スティル・ライフ 池澤夏樹


 『ーーー大事なのは、山脈や、人や、染色工場や、蝉時雨などからなる外の世界ときみの中にある広い世界との間に連絡をつけること、一歩の距離をおいて並び立つ二つの世界の呼応と調和をはかることだ。たとえば、星を見るとかして。』


 この文章は星野道夫の「旅する木」の世界と似ている。
 たしか、『ーーー僕が、いまここにいるとき、アラスカの海ではクジラがゆうゆうと泳ぎ潮を吹いている。
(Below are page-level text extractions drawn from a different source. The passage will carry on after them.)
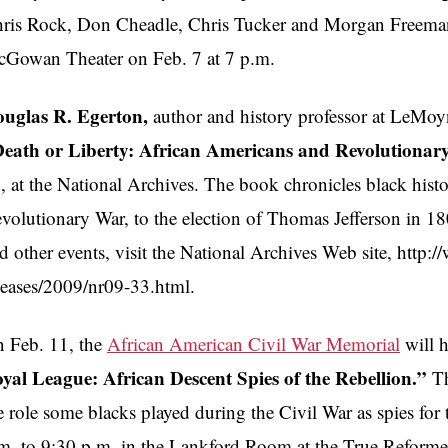
ris Rock, Don Cheadle, Chris Tucker and Morgan Freeman.
Gowan Theater on Feb. 7 at 7 p.m.
uglas R. Egerton,
author and history professor at LeMoyn
eath or Liberty: African Americans and Revolutionar
, at the National Archives. The book chronicles black histo
volutionary War, to the election of Thomas Jefferson in 1
d other events, visit the National Archives Web site, http:
leases/2009/nr09-33.html.
 Feb. 11, the
African American Civil War Memorial
will h
yal League: African Descent Spies of the Rebellion.”
Th
e role some blacks played during the Civil War as spies for
m. to 9:30 p.m. in the Lankford Room at the True Reforme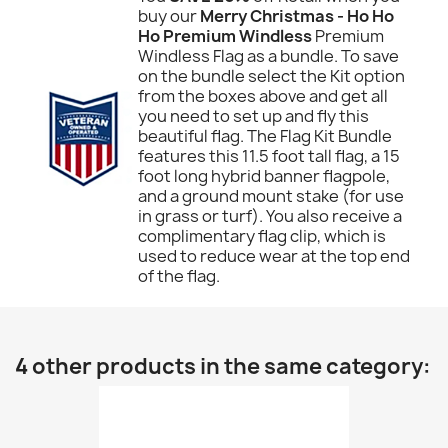
buy our
Merry Christmas - Ho Ho
Ho Premium Windless
Premium
Windless Flag as a bundle. To save
on the bundle select the Kit option
from the boxes above and get all
you need to set up and fly this
beautiful flag. The Flag Kit Bundle
features this 11.5 foot tall flag, a 15
foot long hybrid banner flagpole,
and a ground mount stake (for use
in grass or turf). You also receive a
complimentary flag clip, which is
used to reduce wear at the top end
of the flag.
4 other products in the same category: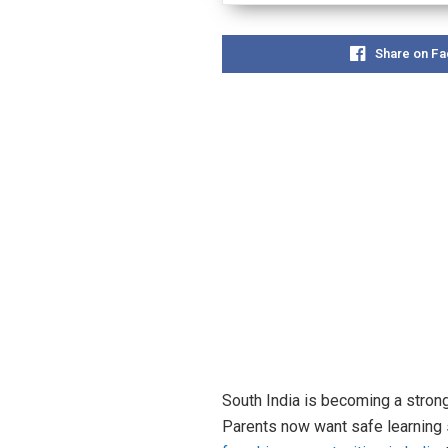
Share on F
South India is becoming a strong
Parents now want safe learning 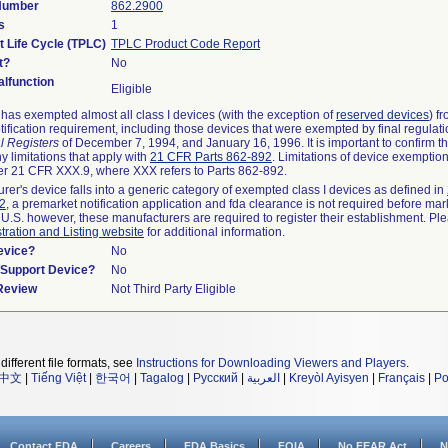
 Number
862.2900
s
1
t Life Cycle (TPLC)
TPLC Product Code Report
t?
No
lfunction
Eligible
as exempted almost all class I devices (with the exception of
reserved devices
) f
ification requirement, including those devices that were exempted by final regulat
l Registers
of December 7, 1994, and January 16, 1996. It is important to confirm 
y limitations that apply with
21 CFR Parts 862-892
. Limitations of device exemptio
r 21 CFR XXX.9, where XXX refers to Parts 862-892.
urer's device falls into a generic category of exempted class I devices as defined in
92
, a premarket notification application and fda clearance is not required before mar
 U.S. however, these manufacturers are required to register their establishment. Pl
tration and Listing website
for additional information.
evice?
No
n/Support Device?
No
 Review
Not Third Party Eligible
different file formats, see
Instructions for Downloading Viewers and Players
.
中文
|
Tiếng Việt
|
한국어
|
Tagalog
|
Русский
|
العربية
|
Kreyòl Ayisyen
|
Français
|
Po
Contact FDA
Careers
FDA Basics
FOIA
No FEAR Act
N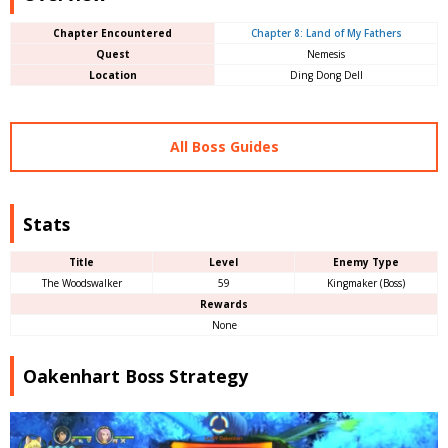
Chapter Encountered
Chapter 8: Land of My Fathers
Quest
Nemesis
Location
Ding Dong Dell
All Boss Guides
Stats
Title
Level
Enemy Type
The Woodswalker
59
Kingmaker (Boss)
Rewards
None
Oakenhart Boss Strategy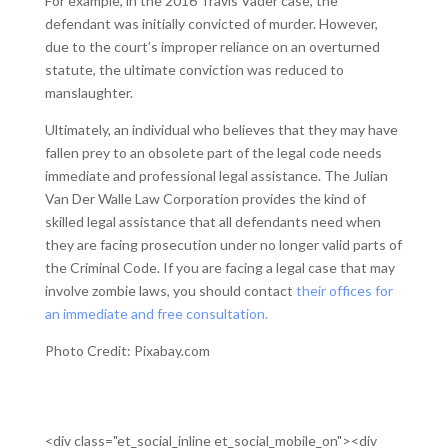
For example, in the 2016 Travis Vader case, the
defendant was initially convicted of murder. However,
due to the court’s improper reliance on an overturned
statute, the ultimate conviction was reduced to
manslaughter.
Ultimately, an individual who believes that they may have
fallen prey to an obsolete part of the legal code needs
immediate and professional legal assistance. The Julian
Van Der Walle Law Corporation provides the kind of
skilled legal assistance that all defendants need when
they are facing prosecution under no longer valid parts of
the Criminal Code. If you are facing a legal case that may
involve zombie laws, you should contact
their offices for
an immediate and free consultation.
Photo Credit: Pixabay.com
<div class="et_social_inline et_social_mobile_on"><div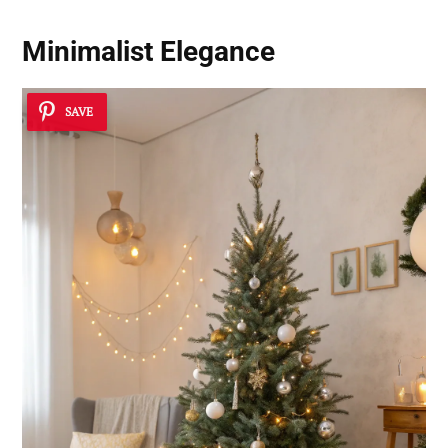
Minimalist Elegance
SAVE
大切なのはもうひとつ世界を想像できること』というような文章だったと思う。


 想像のかけらもないような生活をしていると、なんだか落ち着かなくて妙に侘しくなった。心を浮遊させる時間が必要なんだよね。もうひとつの世界と連絡をつけて、ふわっとやさしい気持ちになれるのは幸せなことだ。人に焦がれるように山に情熱を傾けた日々が懐かしい。


 学期が終わり書類を片付けていたら、アンナプルナ内院のトレッキングの報告が出てきた。トレッキングで出会ったアメリカの女性が送ってくれたものだ。再読して、来春にまたネパールに行ってみようかと心が動いた。